SLD chce likwidacji Senatu. "To nie izba refleksji - to izba głupoty"
Podczas konwencji SLD Włodzimierz Czarzasty zapowiedział plany partii, co do zmian w polskim parlamencie. Obok likwidacji Senatu, Sojusz chce również ograniczenia kadencji posłów do dwóch.
- Z obrzydzeniem obserwujemy parlamentarną scenę w Polsce. Wydaje nam się, że zamiast reagować w sposób okazjonalny, łatając dziury - jak to zaproponował prezes Jarosław Kaczyński - dobrze byłoby podejść do problemu Sejmu, Senatu i wynagrodzeń w sposób całościowy - powiedział lider SLD podczas pomorskiej konwencji partii w Gdańsku.
Do "systemowych rozwiązań" ma należeć ograniczenie liczby kadencji do dwóch. Czarzasty stwierdził, że "zasiedziałe obiboki" nie są w stanie przeprowadzać korzystnych zmian i działać na korzyść państwa.
Czarzasty ocenił również, że obecnie senatorowie PiS bezmyślnie wykonują polecenia Jarosława Kaczyńskiego, a istnienie izby wyższej parlamentu jest bezzasadne.
- Ta izba nie jest żadną izbą refleksji.
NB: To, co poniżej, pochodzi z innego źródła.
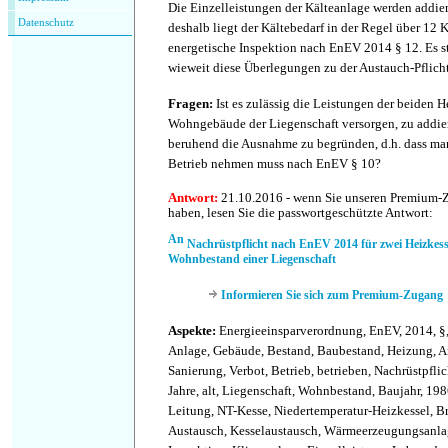
Die Einzelleistungen der Kälteanlage werden addier
Datenschutz
deshalb liegt der Kältebedarf in der Regel über 12 K
energetische Inspektion nach EnEV 2014 § 12. Es ste
wieweit diese Überlegungen zu der Austauch-Pflicht 
Fragen:
Ist es zulässig die Leistungen der beiden H
Wohngebäude der Liegenschaft versorgen, zu addie
beruhend die Ausnahme zu begründen, d.h. dass man
Betrieb nehmen muss nach EnEV § 10?
Antwort:
21.10.2016 - wenn Sie unseren Premium-
haben, lesen Sie die passwortgeschützte Antwort:
Nachrüstpflicht nach EnEV 2014 für zwei Heizkess
Wohnbestand einer Liegenschaft
Informieren Sie sich zum Premium-Zugang
Aspekte:
Energieeinsparverordnung, EnEV, 2014, §,
Anlage, Gebäude, Bestand, Baubestand, Heizung, An
Sanierung, Verbot, Betrieb, betrieben, Nachrüstpflic
Jahre, alt, Liegenschaft, Wohnbestand, Baujahr, 198
Leitung, NT-Kesse, Niedertemperatur-Heizkessel, B
Austausch, Kesselaustausch, Wärmeerzeugungsanla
Ta izba robi się w tej chwili izbą głupoty oraz wypełniania żądań starszego, nieznającego życia i codzienności człowieka - stwierdził.
Polityk zauważył również, że Jarosław Kaczyński nieprzypadkowo nakazał swoim ministrom przelać nagrody na konto Caritasu, który realizuje charytatywno-opiekuńcze cele Kościoła. Darowizny dla tego rodzaju organizacji mogą być odliczane w pełnej wysokości, nawet do 100 proc. osiągniętego dochodu.
Podczas konwencji SLD polityk poinformował, że ugrupowanie wystawi ok. 16 tys. kandyatów w wyborach samorządowych. Czarzasty zapowiedział, że formacja wystartuje pod szyldem "SLD - Lewica Razem", jednak nie wyklucza wejścia w koalicję. Musi być ona jednak "społeczna bądź socjalna". O tym, czy partia przystąpi do wyborów wspólnie z innym ugrupowaniem zdecyduje referendum, w którym weźmie udzial 23 tys. członków partii.